Adequate Organ and Bone Marrow Function (within 1 month prior to chemotherapy), indicating no contraindications for chemotherapy:
Absolute Neutrophil Count (ANC) ≥ 1.5 × 10⁹/L
Hemoglobin (Hb) ≥ 90 g/L
Platelet count (PLT) ≥ 100 × 10⁹/L
Total Bilirubin (TBIL) < 1.5 × ULN (Upper Limit of Normal)
Serum Creatinine (Cr) < 1.5 × ULN
Aspartate Aminotransferase (AST) / Alanine Aminotransferase (ALT) < 1.5 × ULN
Cardiac Function: Left ventricular ejection fraction (LVEF) ≥ 50% as measured by echocardiogram.

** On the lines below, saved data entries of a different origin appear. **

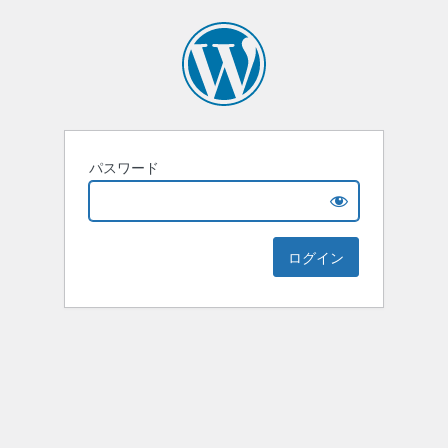
パスワード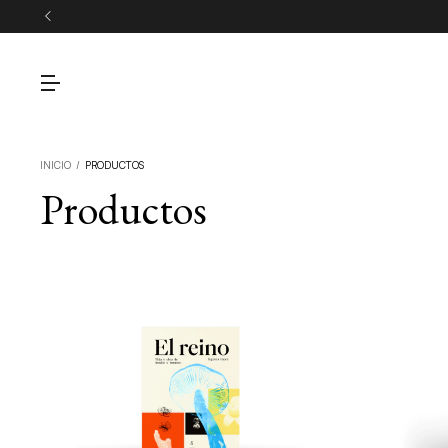
INICIO
/
PRODUCTOS
Productos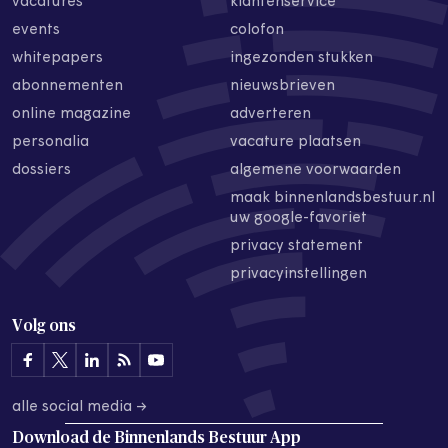
vacatures
klantenservice
events
colofon
whitepapers
ingezonden stukken
abonnementen
nieuwsbrieven
online magazine
adverteren
personalia
vacature plaatsen
dossiers
algemene voorwaarden
maak binnenlandsbestuur.nl
uw google-favoriet
privacy statement
privacyinstellingen
Volg ons
alle social media →
Download de
Binnenlands Bestuur App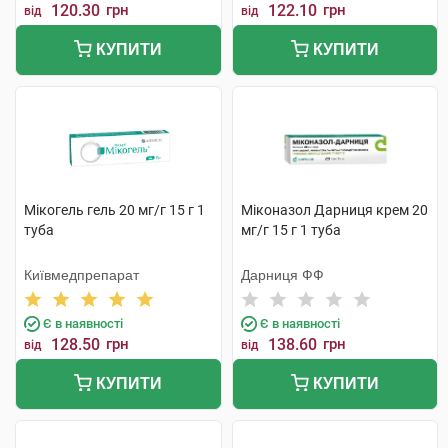
120.30
грн
122.10
грн
від
від
КУПИТИ
КУПИТИ
Мікогель гель 20 мг/г 15 г 1
Міконазол Дарниця крем 20
туба
мг/г 15 г 1 туба
Київмедпрепарат
Дарниця ФФ
Є в наявності
Є в наявності
128.50
грн
138.60
грн
від
від
КУПИТИ
КУПИТИ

Pregnancy Status: For women of childbearing potential, a negative serum pregnancy test within 14 days prior to randomization.
Performance Status: Eastern Cooperative Oncology Group (ECOG) performance status score of ≤ 1.
Informed Consent: Signed informed consent obtained.

Exclusion criteria

Metastatic Disease: Evidence of metastatic breast cancer. (To exclude metastasis, CT scans of the chest and abdomen, and a bone scan must be performed at any time point from diagnosis to randomization; PET/CT may serve as an alternative imaging modality).
Prior Anti-Cancer Therapy: Any prior chemotherapy, endocrine therapy, targeted therapy, or radiotherapy for the current breast cancer.
Second Primary Malignancy: Presence of a second primary malignancy, except for:
Adequately treated non-melanoma skin carcinoma.
Prior Immunotherapy: Previous treatment with an anti-PD-1, anti-PD-L1, or anti-PD-L2 agent, or any other immunomodulatory therapy.
Immunodeficiency or Autoimmune Disease: Diagnosed immunodeficiency or active autoimmune disease requiring systemic treatment.
Severe Comorbidities: Severe or uncontrolled pulmonary or cardiac disease.
Active Hepatitis: Active Hepatitis B or Hepatitis C infection.
Transplantation History: History of solid organ or bone marrow transplantation.
Pregnancy/Lactation: Pregnant or lactating women.
Other Medical Conditions: Any other severe, uncontrolled medical condition that, in the investigator's judgment, constitutes a contraindication to chemotherapy.